The instability in the Middle East holds a hidden peril for President Obama. As oil prices skyrocket, his reelection prospects may be plummeting.
There is strong historical evidence to suggest that gasoline prices, whether people realize it or not, figure prominently in voters’ choices in a presidential election.
According to an analysis of data from the Department of Energy, in every election but one, stretching all the way back to 1976, if the price of gasoline was higher on Election Day than four years before, the incumbent president or the candidate of his Party seeking to succeed him LOST.
The price at the pump has a lot to do with our sense of well being. It is a point of frustration or satisfaction we recognize every few days when we go to fill up.
What’s more, gas prices ripple throughout the economy, affecting the prices we pay for other products that must rely on oil to for transport and other energy needs.
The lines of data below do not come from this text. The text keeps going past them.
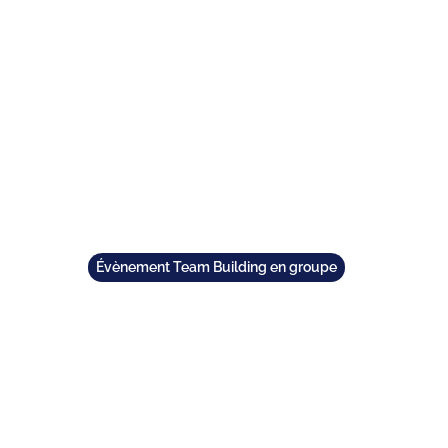
TEAM BUILDING
OFFRIR
JEUX
GROUPES
Évènement Team Building en groupe
UILDING ORIGINAL À
LE GUIDE 2026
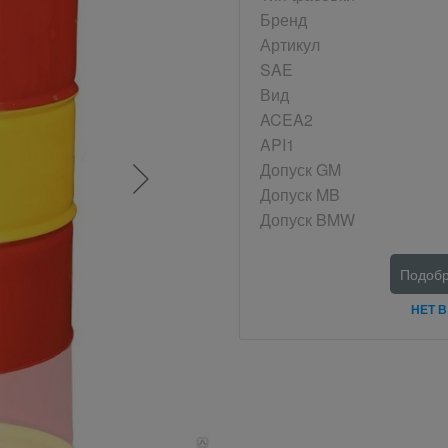
Бренд
Артикул
SAE
Вид
ACEA2
API1
Допуск GM
Допуск MB
Допуск BMW
Подобр
НЕТ 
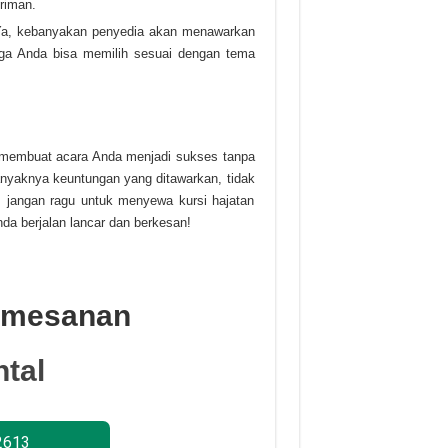
riman.
a, kebanyakan penyedia akan menawarkan
ngga Anda bisa memilih sesuai dengan tema
k membuat acara Anda menjadi sukses tanpa
anyaknya keuntungan yang ditawarkan, tidak
i, jangan ragu untuk menyewa kursi hajatan
da berjalan lancar dan berkesan!
Pemesanan
tal
2613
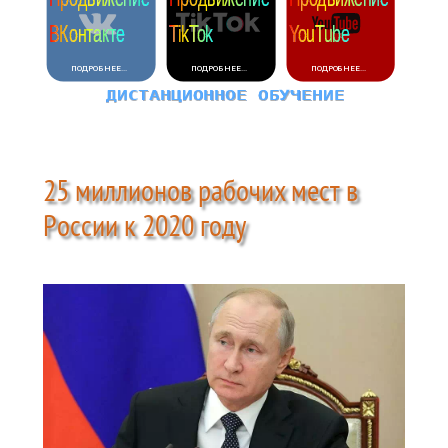
25 миллионов рабочих мест в
России к 2020 году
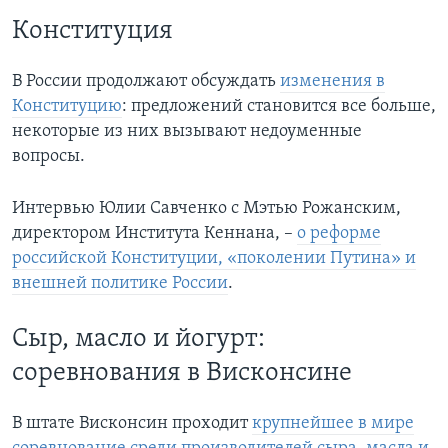
Конституция
В России продолжают обсуждать
изменения в
Конституцию
: предложений становится все больше,
некоторые из них вызывают недоуменные
вопросы.
Интервью Юлии Савченко с Мэтью Рожанским,
директором Института Кеннана, –
о реформе
российской Конституции, «поколении Путина» и
внешней политике России
.
Сыр, масло и йогурт:
соревнования в Висконсине
В штате Висконсин проходит
крупнейшее в мире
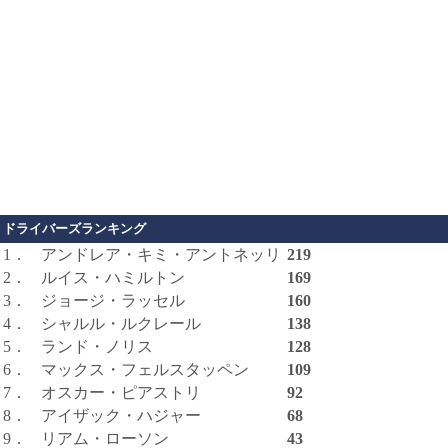
ドライバーズランキング
1．
アンドレア・キミ・アントネッリ
219
2．
ルイス・ハミルトン
169
3．
ジョージ・ラッセル
160
4．
シャルル・ルクレール
138
5．
ランド・ノリス
128
6．
マックス・フェルスタッペン
109
7．
オスカー・ピアストリ
92
8．
アイザック・ハジャー
68
9．
リアム・ローソン
43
And when prices rise, it harms the economy, effectively transferring billions in wealth out of the United States and into countries like Venezuela and Saudi Arabia.
The only exception to the Presidential Pump Price Predictor occurred in 2004, when the average price on Election Day was $2.03 per gallon for regular gas compared to $1.54 in 2000. George W. Bush won reelection, but just barely, and against a deeply flawed candidate – John Kerry – during time of war.
The pattern resumed in 2008, when the presidency again switched parties as gas become more expensive. The price had risen to $2.40 on Election Day and Democrat Barack Obama defeated Republican John McCain.
Of course, there are many things that go into a presidential election. But a factor that has been consistent in eight out of the last nine presidential elections cannot be ignored.
The price of gasoline last week was $3.38 per gallon, about a dollar higher than the day Obama was elected.